What you will do: Only one stretch of the data below is needed: the line with "#Erinnerung" through the last line. Output it exactly and drop the pictures.

╭─ Data extract

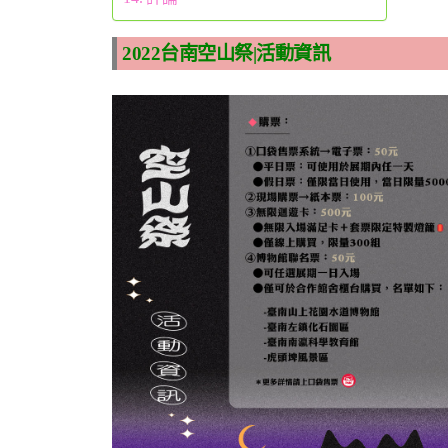
2022台南空山祭|活動資訊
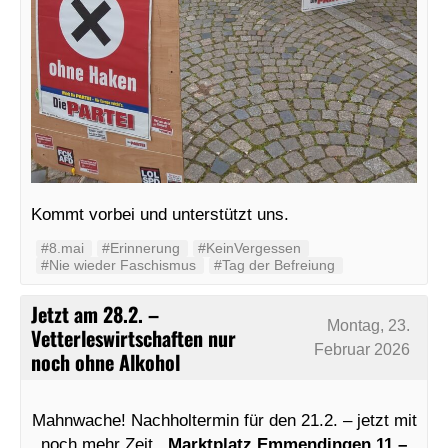
Kommt vorbei und unterstützt uns.
#8.mai
#Erinnerung
#KeinVergessen
#Nie wieder Faschismus
#Tag der Befreiung
Jetzt am 28.2. –
Montag, 23.
Vetterleswirtschaften nur
Februar 2026
noch ohne Alkohol
Mahnwache! Nachholtermin für den 21.2. – jetzt mit
noch mehr Zeit .
Marktplatz Emmendingen 11 –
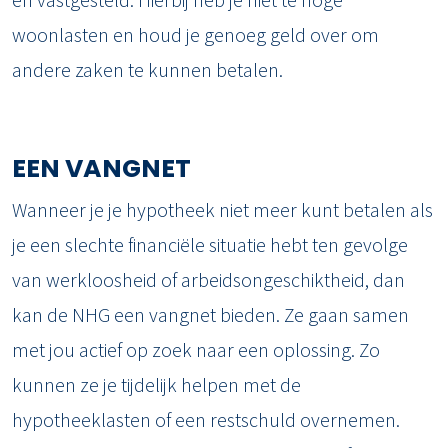
woonlasten en houd je genoeg geld over om
andere zaken te kunnen betalen.
EEN VANGNET
Wanneer je je hypotheek niet meer kunt betalen als
je een slechte financiële situatie hebt ten gevolge
van werkloosheid of arbeidsongeschiktheid, dan
kan de NHG een vangnet bieden. Ze gaan samen
met jou actief op zoek naar een oplossing. Zo
kunnen ze je tijdelijk helpen met de
hypotheeklasten of een restschuld overnemen.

╰─

Answer below:
#Erinnerung
#KeinVergessen
#Nie wieder Faschismus
#Tag der Befreiung
Jetzt am 28.2. –
Montag, 23.
Vetterleswirtschaften nur
Februar 2026
noch ohne Alkohol
Mahnwache! Nachholtermin für den 21.2. – jetzt mit
noch mehr Zeit .
Marktplatz Emmendingen 11 –
woonlasten en houd je genoeg geld over om
andere zaken te kunnen betalen.
EEN VANGNET
Wanneer je je hypotheek niet meer kunt betalen als
je een slechte financiële situatie hebt ten gevolge
van werkloosheid of arbeidsongeschiktheid, dan
kan de NHG een vangnet bieden. Ze gaan samen
met jou actief op zoek naar een oplossing. Zo
kunnen ze je tijdelijk helpen met de
hypotheeklasten of een restschuld overnemen.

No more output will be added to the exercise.